Bond en avant. Le professeur de littérature française Joe J. Stockholm meurt. Dans ses affaires, son fils Joachim retrouve le début d’un chapitre consacré à cette mystérieuse petite sonneuse de cloches. Intrigué, le jeune homme se rend à Londres dans le but de poursuivre la quête de son père. Le voilà qui marche dans les pas du grand écrivain romantique, traversant les mêmes rues, écumant les mêmes quartiers. Mais quelqu’un d’autre se penche également sur la question. Elle s’appelle Mirabel, une bibliothécaire de Marylebone aux « cheveux fins couleur miel. » Une fois encore, cette étrange coïncidence ne laissera pas les cœurs de marbre.

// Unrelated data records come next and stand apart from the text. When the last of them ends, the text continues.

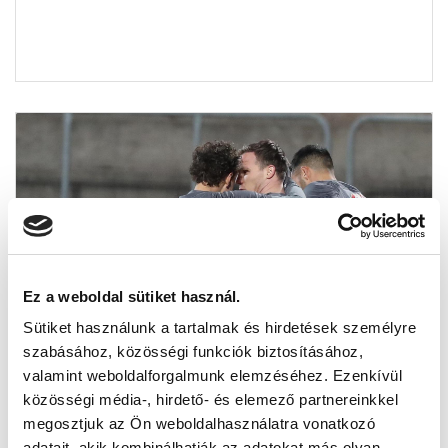
Ez a weboldal sütiket használ.
Sütiket használunk a tartalmak és hirdetések személyre
szabásához, közösségi funkciók biztosításához,
DUNAÚJVÁROS - MTK BUDAPEST 0-2 (0-1)
valamint weboldalforgalmunk elemzéséhez. Ezenkívül
- ÖSSZEFOGLALÓ (VIDEÓ)
közösségi média-, hirdető- és elemező partnereinkkel
2020-02-20 08:00:00
megosztjuk az Ön weboldalhasználatra vonatkozó
A Dunaújváros elleni győzelmünk legfontosabb
adatait, akik kombinálhatják az adatokat más olyan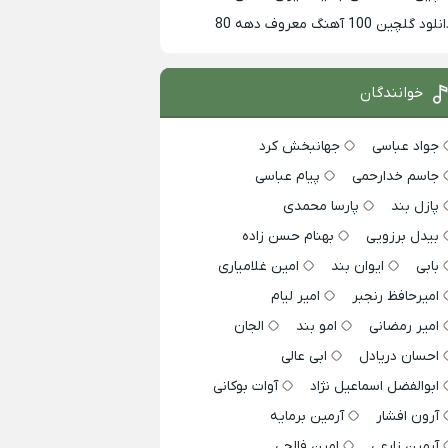
لود گلچین 100 آهنگ معروف دهه 80
خوانندگان
جواد عباسی
جهانبخش کرد
جاسم خدارحمی
پیام عباسی
پازل بند
پارسا محمدی
بیدل برزویی
بهنام حسن زاده
بابی
ایوان بند
امین غلامیاری
امیرحافظ رنجبر
امیر لیام
امیر رمضانی
امو بند
الجان
احسان دریادل
ابی عالی
ابوالفضل اسماعیل نژاد
آوات بوکانی
آرون افشار
آرمین برمایه
آرمین زارعی
امین فالجی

C’est cette double chasse amoureuse, séparée par des siècles de différence, et pourtant si semblable, que Jérôme Attal fredonne dans son nouveau roman. Du bout de sa plume frissonnante, tantôt rieuse, tantôt le cœur débordant, il nous entraîne à sa suite dans cette capitale qu’il aime tant. C’est une histoire que l’on murmure au coin du feu, un amour dans toute sa pureté et ses couleurs. L’auteur la fait résonner d’une écriture poétique et délicate comme un secret partagé.

« La naissance d’un amour, c’est une faim qui ne se trompe par aucun subterfuge. »

 « Après 37, étoiles filantes, j’avais envie de retrouver Londres. J’aime beaucoup cette ville. Surtout, j’aime beaucoup ce mélange de classicisme et d’originalité des Londoniens. »  Cet amour pour la capitale britannique, Jérôme Attal le distille allègrement dans le sillage de Joachim et François-René. D’Oxford Street à Covent Garden en passant par les quartiers de Bloomsbury et Marylebone, les deux protagonistes viennent réveiller chaque pierre de la ville. On verrait presque s’extirper d’entre les pages les « sirènes iridescentes » toutes enveloppées de pluie, les chaises à porteurs dépassant les cabriolets de Covent Garden, et puis par moment, les délicieuses fragrances des gingerbread muffins  et des carrot cakes. « Je voulais écrire sur un Français qui aurait vécu à Londres, qui aurait eu comme moi cette sensibilité pour la ville. Trouver ce personnage et l’incarner, un peu comme Giacometti. Puis j’ai relu Chateaubriand. La première fois qu’il a été à Londres, c’était un migrant français de 25 ans, miséreux, qui voulait être écrivain. La deuxième fois, il était un ambassadeur célèbre qui avait fini par connaître des succès littéraires. Evidemment, sourit Jérôme Attal, c’est la première fois qui m’a plu. C’est la plus romanesque, la plus romantique. » Pourtant, l’auteur n’avait jamais eu de lien particulier avec cette grande figure du romantisme. Du moins, c’est ce qu’il pensait encore il y a peu. « Quand j’étais jeune, après mon bac, je suis partie faire mes études à Paris, à la Sorbonne, raconte-t-il. Pendant quatre ans j’y ai vécu rue du Regard. Et il y a à peine quelques jours, en repassant dans cette rue, je suis tombée sur une plaque de l’hôtel de Beaune où il était indiqué que Chateaubriand y avait vécu de 1825 à 1826. Et dire que pendant plusieurs années j’ai vécu juste en face ! »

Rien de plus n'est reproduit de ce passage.